Exercise — If an entry holds a picture, leave the picture out and copy the rest exactly.
+--
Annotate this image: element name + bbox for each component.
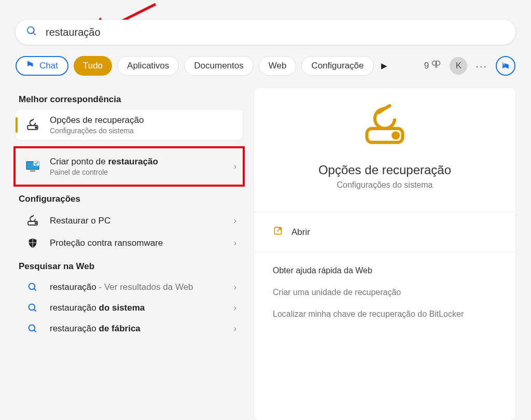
divider	[254, 212, 515, 212]
result-title: restauração do sistema	[50, 303, 225, 313]
chevron-right-icon: ›	[234, 162, 236, 171]
more-tabs-icon[interactable]: ▶	[381, 61, 387, 71]
tab-settings[interactable]: Configuraçõe	[301, 56, 373, 76]
svg-line-14	[34, 289, 36, 291]
tab-web[interactable]: Web	[259, 56, 297, 76]
result-subtitle: Configurações do sistema	[50, 127, 236, 135]
tab-web-label: Web	[269, 61, 287, 71]
result-title: Opções de recuperação	[50, 115, 236, 125]
svg-point-20	[393, 133, 398, 138]
result-web-restauracao[interactable]: restauração - Ver resultados da Web ›	[16, 277, 243, 298]
open-action[interactable]: Abrir	[273, 218, 497, 246]
tab-settings-label: Configuraçõe	[311, 61, 364, 71]
detail-pane: Opções de recuperação Configurações do s…	[254, 88, 515, 420]
search-icon	[26, 25, 37, 39]
section-web-search: Pesquisar na Web	[19, 261, 243, 272]
text-part: Criar ponto de	[50, 157, 108, 166]
chevron-right-icon: ›	[234, 303, 236, 313]
chevron-right-icon: ›	[234, 324, 236, 333]
tab-docs[interactable]: Documentos	[184, 56, 253, 76]
svg-point-1	[27, 27, 34, 34]
svg-point-12	[35, 222, 36, 223]
avatar-initial: K	[456, 61, 462, 71]
recovery-icon	[25, 118, 40, 132]
result-restore-point[interactable]: Criar ponto de restauração Painel de con…	[16, 148, 243, 185]
avatar[interactable]: K	[450, 57, 467, 75]
results-column: Melhor correspondência Opções de recuper…	[16, 88, 243, 420]
svg-point-6	[35, 127, 37, 129]
search-bar[interactable]	[16, 20, 515, 45]
rewards-badge[interactable]: 9	[424, 60, 441, 73]
text-hint: - Ver resultados da Web	[96, 282, 193, 292]
result-subtitle: Painel de controle	[50, 168, 225, 176]
tab-chat-label: Chat	[39, 61, 58, 71]
text-bold: do sistema	[99, 303, 145, 313]
recovery-large-icon	[361, 103, 409, 152]
result-web-fabrica[interactable]: restauração de fábrica ›	[16, 318, 243, 339]
overflow-menu-icon[interactable]: ···	[476, 60, 487, 72]
chevron-right-icon: ›	[234, 216, 236, 226]
trophy-icon	[431, 60, 441, 73]
tab-apps[interactable]: Aplicativos	[117, 56, 179, 76]
result-title: restauração de fábrica	[50, 324, 225, 334]
section-settings: Configurações	[19, 194, 243, 204]
open-external-icon	[273, 226, 283, 239]
help-link-recovery-drive[interactable]: Criar uma unidade de recuperação	[273, 282, 497, 303]
result-title: Restaurar o PC	[50, 216, 225, 226]
search-icon	[25, 303, 40, 313]
svg-point-13	[29, 284, 35, 290]
section-best-match: Melhor correspondência	[19, 94, 243, 105]
open-label: Abrir	[291, 227, 310, 237]
result-title: Proteção contra ransomware	[50, 238, 225, 248]
result-recovery-options[interactable]: Opções de recuperação Configurações do s…	[16, 110, 243, 140]
chevron-right-icon: ›	[234, 283, 236, 292]
divider	[254, 252, 515, 253]
shield-icon	[25, 237, 40, 249]
text-bold: de fábrica	[99, 324, 141, 333]
result-web-sistema[interactable]: restauração do sistema ›	[16, 298, 243, 318]
svg-rect-10	[30, 171, 35, 172]
tab-all[interactable]: Tudo	[74, 56, 112, 76]
web-help-heading: Obter ajuda rápida da Web	[273, 266, 497, 275]
result-title: Criar ponto de restauração	[50, 157, 225, 167]
reset-pc-icon	[25, 215, 40, 227]
result-ransomware[interactable]: Proteção contra ransomware ›	[16, 232, 243, 254]
monitor-icon	[25, 159, 40, 174]
svg-point-17	[29, 325, 35, 331]
tab-all-label: Tudo	[83, 61, 103, 71]
tab-docs-label: Documentos	[194, 61, 243, 71]
text-part: restauração	[50, 324, 99, 333]
detail-subtitle: Configurações do sistema	[337, 180, 433, 190]
svg-line-2	[33, 33, 36, 35]
svg-line-16	[34, 310, 36, 312]
text-part: restauração	[50, 303, 99, 313]
result-reset-pc[interactable]: Restaurar o PC ›	[16, 209, 243, 232]
text-part: restauração	[50, 282, 96, 292]
filter-row: Chat Tudo Aplicativos Documentos Web Con…	[16, 54, 515, 78]
bing-sidebar-button[interactable]	[496, 56, 515, 76]
search-icon	[25, 324, 40, 334]
bing-chat-icon	[26, 60, 35, 72]
search-icon	[25, 282, 40, 292]
text-bold: restauração	[108, 157, 158, 166]
result-title: restauração - Ver resultados da Web	[50, 282, 225, 292]
help-link-bitlocker[interactable]: Localizar minha chave de recuperação do …	[273, 303, 497, 325]
rewards-count: 9	[424, 61, 429, 71]
svg-line-18	[34, 330, 36, 332]
tab-chat[interactable]: Chat	[16, 56, 68, 76]
detail-title: Opções de recuperação	[318, 163, 451, 177]
svg-point-15	[29, 304, 35, 311]
chevron-right-icon: ›	[234, 239, 236, 248]
tab-apps-label: Aplicativos	[127, 61, 169, 71]
search-input[interactable]	[46, 26, 505, 38]
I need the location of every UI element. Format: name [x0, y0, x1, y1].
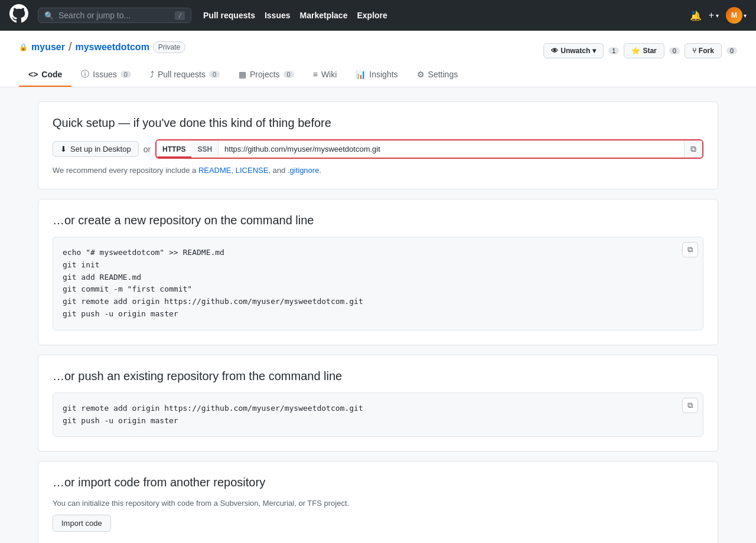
+--
Output for this task —
Annotate this image: element name + bbox for each component.
divider	[254, 212, 515, 212]
result-title: restauração do sistema	[50, 303, 225, 313]
chevron-right-icon: ›	[234, 162, 236, 171]
more-tabs-icon[interactable]: ▶	[381, 61, 387, 71]
tab-settings[interactable]: Configuraçõe	[301, 56, 373, 76]
svg-line-14	[34, 289, 36, 291]
tab-web[interactable]: Web	[259, 56, 297, 76]
result-subtitle: Configurações do sistema	[50, 127, 236, 135]
tab-web-label: Web	[269, 61, 287, 71]
result-title: Opções de recuperação	[50, 115, 236, 125]
svg-point-20	[393, 133, 398, 138]
result-web-restauracao[interactable]: restauração - Ver resultados da Web ›	[16, 277, 243, 298]
open-action[interactable]: Abrir	[273, 218, 497, 246]
tab-settings-label: Configuraçõe	[311, 61, 364, 71]
detail-pane: Opções de recuperação Configurações do s…	[254, 88, 515, 420]
search-icon	[26, 25, 37, 39]
section-web-search: Pesquisar na Web	[19, 261, 243, 272]
text-part: Criar ponto de	[50, 157, 108, 166]
chevron-right-icon: ›	[234, 303, 236, 313]
chevron-right-icon: ›	[234, 324, 236, 333]
tab-docs[interactable]: Documentos	[184, 56, 253, 76]
svg-point-1	[27, 27, 34, 34]
svg-point-12	[35, 222, 36, 223]
avatar-initial: K	[456, 61, 462, 71]
recovery-icon	[25, 118, 40, 132]
result-restore-point[interactable]: Criar ponto de restauração Painel de con…	[16, 148, 243, 185]
avatar[interactable]: K	[450, 57, 467, 75]
results-column: Melhor correspondência Opções de recuper…	[16, 88, 243, 420]
svg-point-6	[35, 127, 37, 129]
search-bar[interactable]	[16, 20, 515, 45]
rewards-badge[interactable]: 9	[424, 60, 441, 73]
text-hint: - Ver resultados da Web	[96, 282, 193, 292]
result-subtitle: Painel de controle	[50, 168, 225, 176]
tab-chat-label: Chat	[39, 61, 58, 71]
text-bold: do sistema	[99, 303, 145, 313]
recovery-large-icon	[361, 103, 409, 152]
result-web-fabrica[interactable]: restauração de fábrica ›	[16, 318, 243, 339]
overflow-menu-icon[interactable]: ···	[476, 60, 487, 72]
chevron-right-icon: ›	[234, 216, 236, 226]
trophy-icon	[431, 60, 441, 73]
tab-apps[interactable]: Aplicativos	[117, 56, 179, 76]
result-title: restauração de fábrica	[50, 324, 225, 334]
section-settings: Configurações	[19, 194, 243, 204]
open-external-icon	[273, 226, 283, 239]
help-link-recovery-drive[interactable]: Criar uma unidade de recuperação	[273, 282, 497, 303]
result-title: Restaurar o PC	[50, 216, 225, 226]
search-icon	[25, 303, 40, 313]
svg-point-13	[29, 284, 35, 290]
section-best-match: Melhor correspondência	[19, 94, 243, 105]
open-label: Abrir	[291, 227, 310, 237]
result-title: Proteção contra ransomware	[50, 238, 225, 248]
result-recovery-options[interactable]: Opções de recuperação Configurações do s…	[16, 110, 243, 140]
chevron-right-icon: ›	[234, 283, 236, 292]
divider	[254, 252, 515, 253]
shield-icon	[25, 237, 40, 249]
text-bold: de fábrica	[99, 324, 141, 333]
result-web-sistema[interactable]: restauração do sistema ›	[16, 298, 243, 318]
svg-rect-10	[30, 171, 35, 172]
tab-all[interactable]: Tudo	[74, 56, 112, 76]
web-help-heading: Obter ajuda rápida da Web	[273, 266, 497, 275]
result-title: Criar ponto de restauração	[50, 157, 225, 167]
reset-pc-icon	[25, 215, 40, 227]
result-ransomware[interactable]: Proteção contra ransomware ›	[16, 232, 243, 254]
monitor-icon	[25, 159, 40, 174]
svg-point-17	[29, 325, 35, 331]
tab-all-label: Tudo	[83, 61, 103, 71]
tab-docs-label: Documentos	[194, 61, 243, 71]
text-part: restauração	[50, 324, 99, 333]
detail-subtitle: Configurações do sistema	[337, 180, 433, 190]
svg-line-2	[33, 33, 36, 35]
svg-line-16	[34, 310, 36, 312]
text-part: restauração	[50, 303, 99, 313]
result-reset-pc[interactable]: Restaurar o PC ›	[16, 209, 243, 232]
text-part: restauração	[50, 282, 96, 292]
filter-row: Chat Tudo Aplicativos Documentos Web Con…	[16, 54, 515, 78]
bing-sidebar-button[interactable]	[496, 56, 515, 76]
search-icon	[25, 324, 40, 334]
bing-chat-icon	[26, 60, 35, 72]
search-icon	[25, 282, 40, 292]
text-bold: restauração	[108, 157, 158, 166]
result-title: restauração - Ver resultados da Web	[50, 282, 225, 292]
help-link-bitlocker[interactable]: Localizar minha chave de recuperação do …	[273, 303, 497, 325]
rewards-count: 9	[424, 61, 429, 71]
svg-line-18	[34, 330, 36, 332]
tab-chat[interactable]: Chat	[16, 56, 68, 76]
detail-title: Opções de recuperação	[318, 163, 451, 177]
svg-point-15	[29, 304, 35, 311]
chevron-right-icon: ›	[234, 239, 236, 248]
tab-apps-label: Aplicativos	[127, 61, 169, 71]
search-input[interactable]	[46, 26, 505, 38]
I need the location of every UI element. Format: name [x0, y0, x1, y1].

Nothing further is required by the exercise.